[Collected data]
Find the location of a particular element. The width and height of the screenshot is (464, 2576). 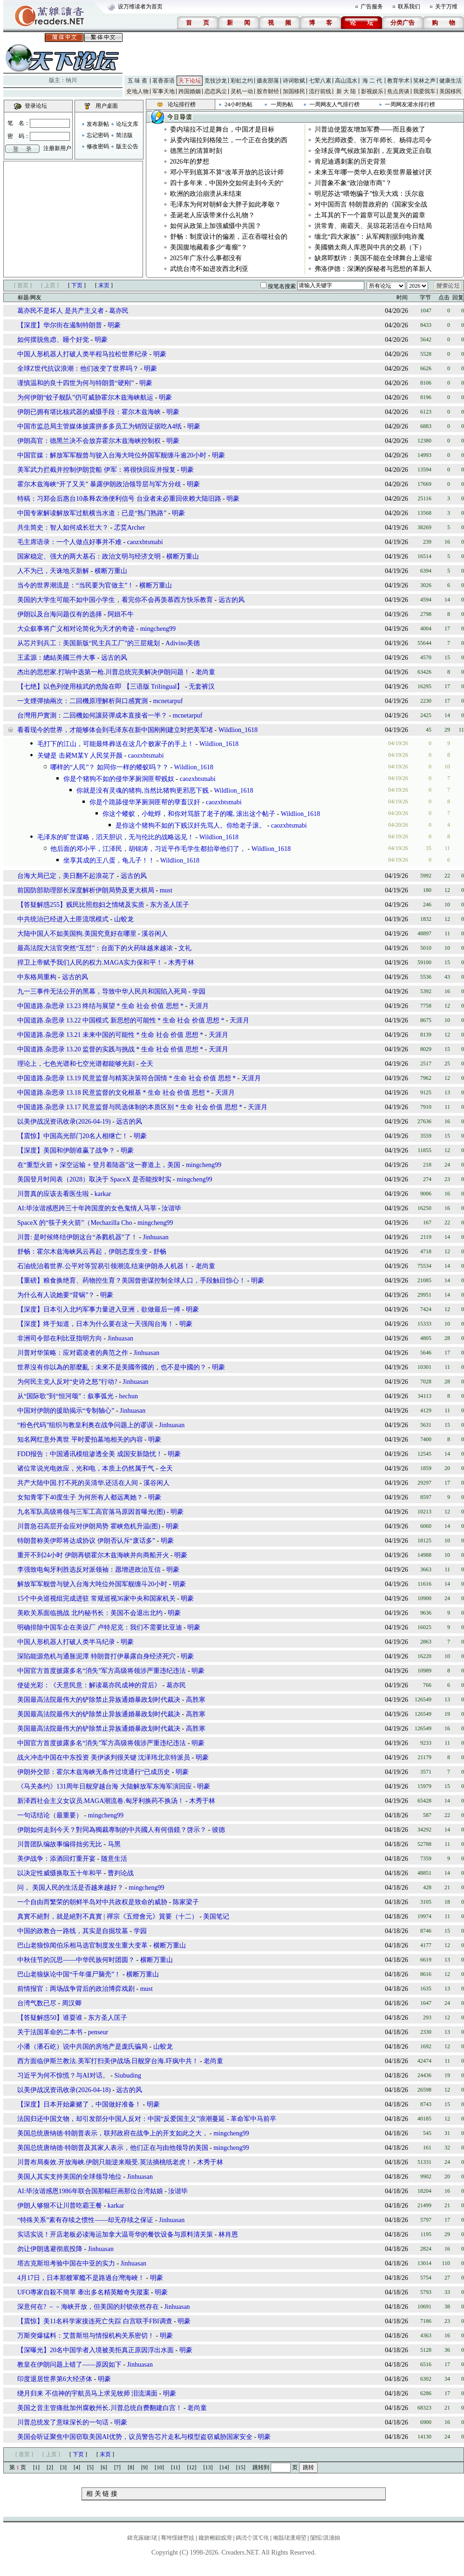

【深度】日本引入北约军事力量进入亚洲，欲做最后一搏 is located at coordinates (98, 1309).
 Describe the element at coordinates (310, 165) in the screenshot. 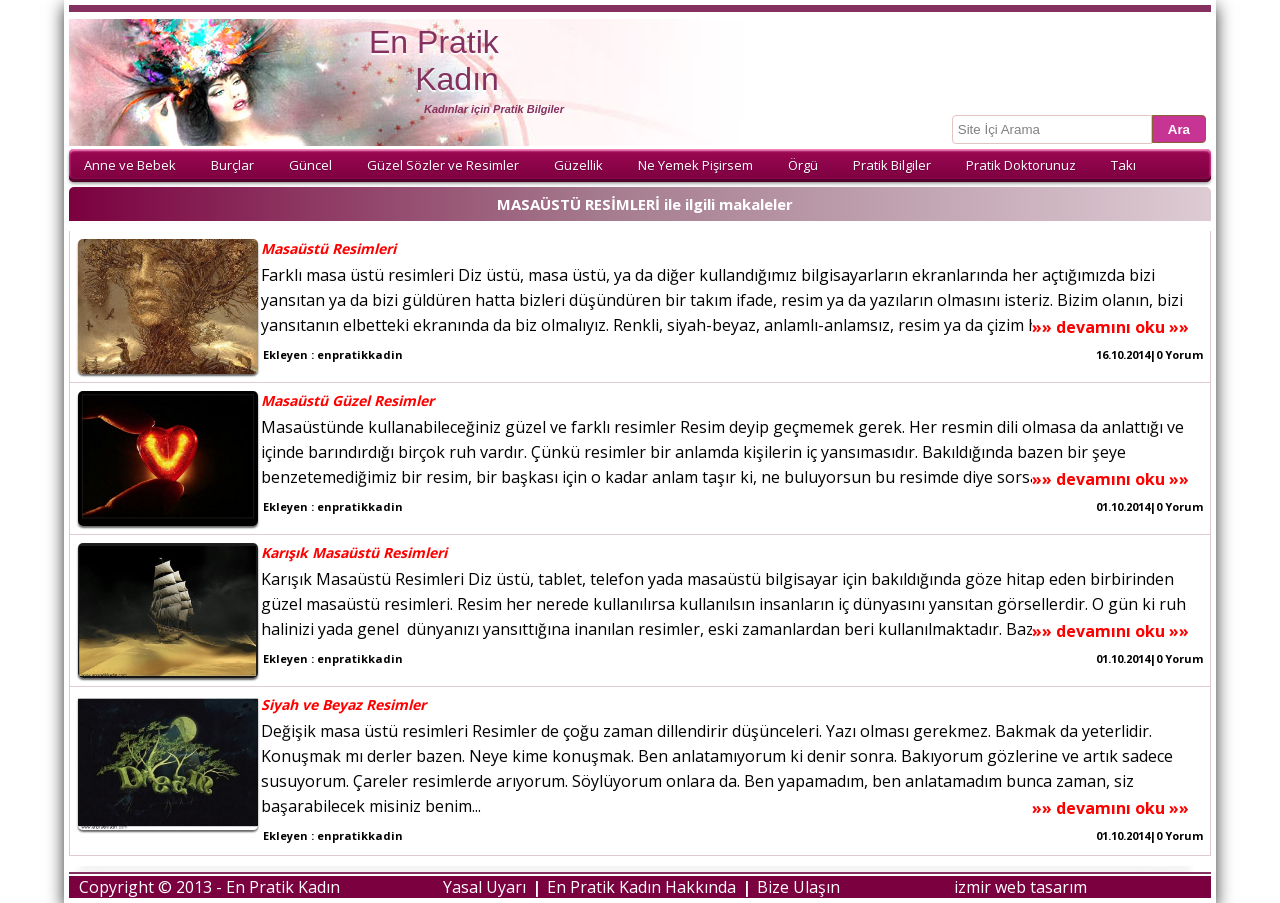

I see `Güncel` at that location.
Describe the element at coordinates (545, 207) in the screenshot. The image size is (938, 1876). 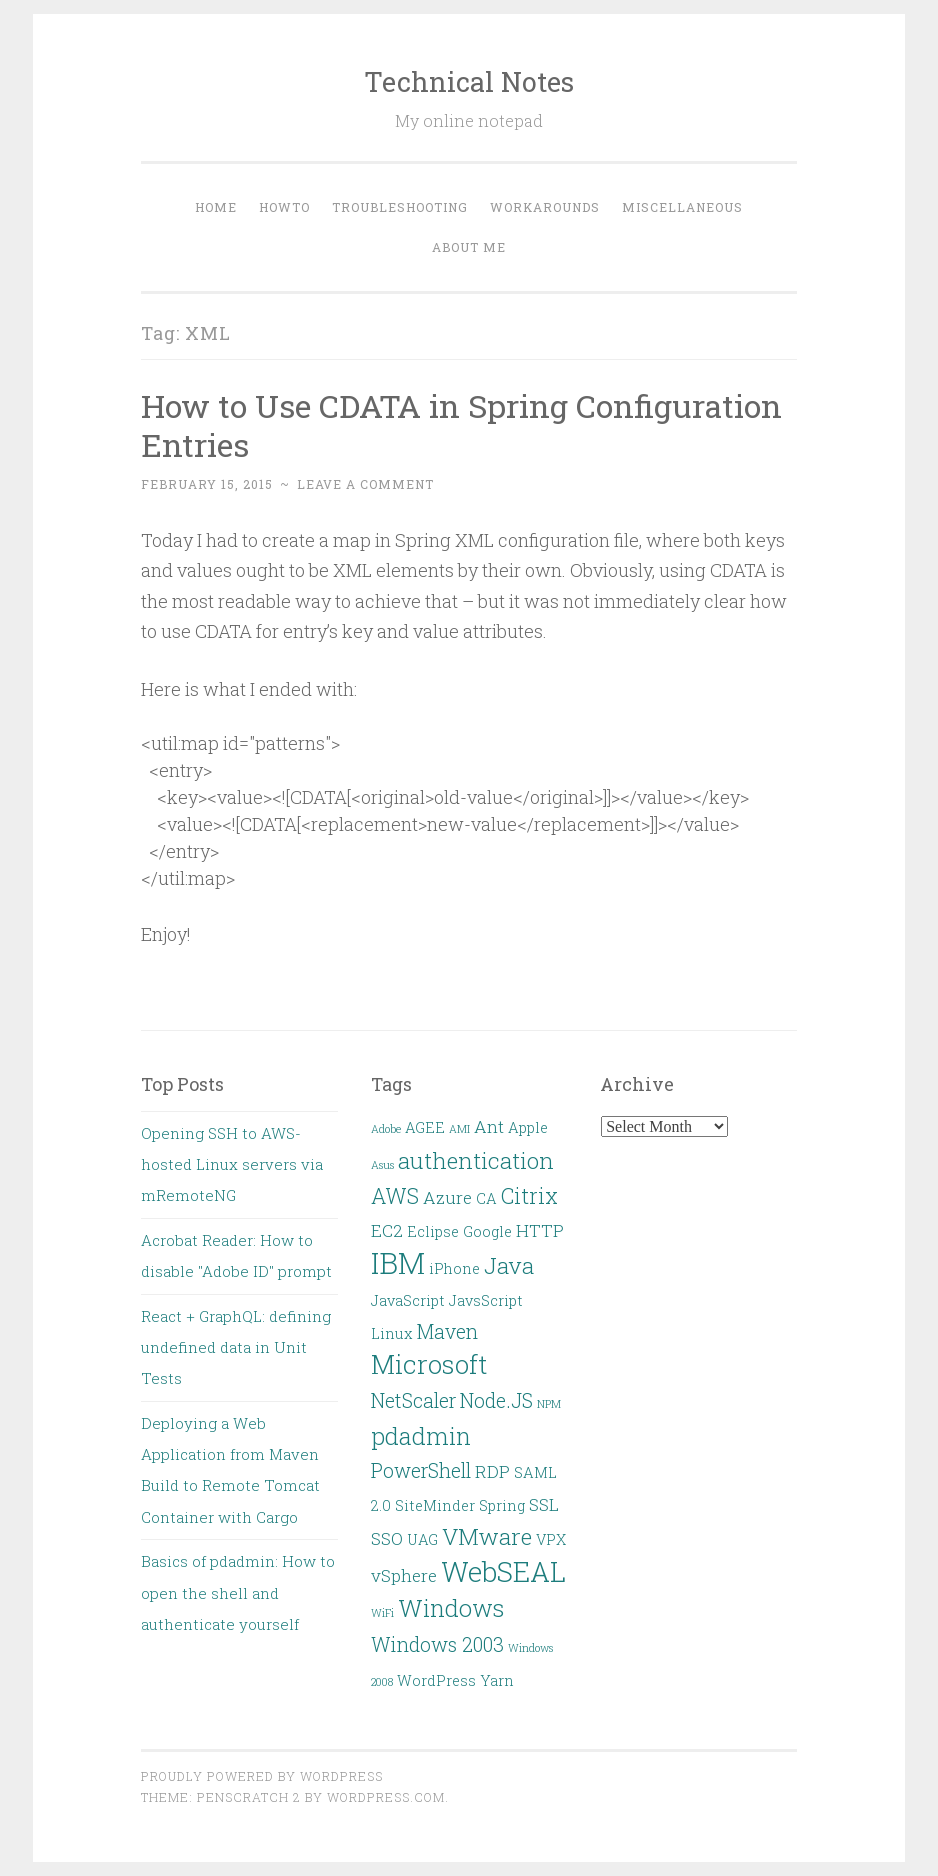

WHAT YOU SHOULD DO: Would you write out an exact copy of the entries above, with no images?

WRITTEN REPLY:
Find the location of a particular element. The width and height of the screenshot is (464, 2576). 

【深度】日本引入北约军事力量进入亚洲，欲做最后一搏 is located at coordinates (98, 1309).
 Describe the element at coordinates (310, 165) in the screenshot. 

I see `Güncel` at that location.
Describe the element at coordinates (545, 207) in the screenshot. The image size is (938, 1876). 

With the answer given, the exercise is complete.